The film’s cast is excellent. While Owen Vaccaro as Lewis is far from being the movie’s highlight, he does a fine job embodying the grieving process after the loss of his parents. His fear and eventual amazement at the house are tangible, and he works well as the audience avatar throughout the story’s twists and turns. Jack Black is really funny and charming as usual, and does well in his more serious scenes, including one in which he describes the events leading up to leaving his family. His relationship with his nephew is well done and progresses naturally throughout the film, and the rapport he has with Florence is definitely one of the best parts. Speaking of Florence, while she isn’t the main character, Cate Blanchett is definitely a scene-stealer in The House with a Clock in Its Walls. I wasn’t expecting this character to have a tragic backstory and such a wide array of emotions, but she quickly became my favorite character, and the most sympathetic. Cate Blanchett is always great, and she delivers some of the most poignant lines here and does it with passion and flair.
I’m not sure if it comes down to the dialogue, the performance, or both, but I never bought that Lorenza Izzo was Lewis’ mother. She doesn’t look believable as his mom, and in their exchanges, I didn’t feel any warmth from her end. You can see Lewis’ yearning for his parents in his eyes, how much he misses them, but she feels fake in every way. A twist late in the film made me wonder if this was intentional, but if so, it would have been better to get the audience emotionally invested in these moments and their relationship. Kyle MacLachlan plays villain Isaac Izard, who has a history with Jonathan and Florence, and his performance is good. That being said, he’s completely wasted on the film. He has a total of maybe five minutes of screen time, and while his motivations are understandable and his actions terrible, we don’t really get to know the character. This is one aspect of the film that feels like something of a missed opportunity. His wife Selina (Renée Elise Goldsberry) is a nonentity.

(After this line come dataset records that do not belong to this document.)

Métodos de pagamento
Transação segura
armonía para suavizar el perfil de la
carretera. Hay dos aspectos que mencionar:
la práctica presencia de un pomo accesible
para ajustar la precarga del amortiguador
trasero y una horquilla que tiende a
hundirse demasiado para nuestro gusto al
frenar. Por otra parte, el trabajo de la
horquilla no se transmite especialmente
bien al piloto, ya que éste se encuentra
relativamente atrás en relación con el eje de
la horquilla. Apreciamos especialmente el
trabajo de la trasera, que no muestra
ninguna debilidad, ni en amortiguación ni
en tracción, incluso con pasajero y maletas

Another thing I didn’t love so much is the portion of the film that takes place at Lewis’ school. It’s not that these scenes are bad, and as I mentioned, I appreciate the way they portray his classmates, especially the mean kids. I just found these sequences less interesting than the scenes in Jonathan’s house and Florence’s house. I also felt a lot of secondhand embarrassment for Lewis at school, and while that proves that they’re effective scenes, it also took me back to a time I don’t like remembering. Sort of like with my nitpicks with Finding Neverland, I chalk this one up to personal idiosyncrasies rather than inept filmmaking.
Overall, I really enjoyed The House with a Clock in Its Walls, and it’s worth mentioning that my family did too; I think this is one that will play well to different age groups. This is a scary movie for kids and families, but it never talks down to its audience or sugarcoats the story’s darker aspects. The visuals are gorgeous, the music is creepy, and the cast is tremendous. I didn’t enjoy the school scenes much, and Kyle MacLachlan is under-utilized as the film’s villain, but altogether The House with a Clock in Its Walls is a perfect Halloween movie to take the whole family to see, and I’d recommend it heartily.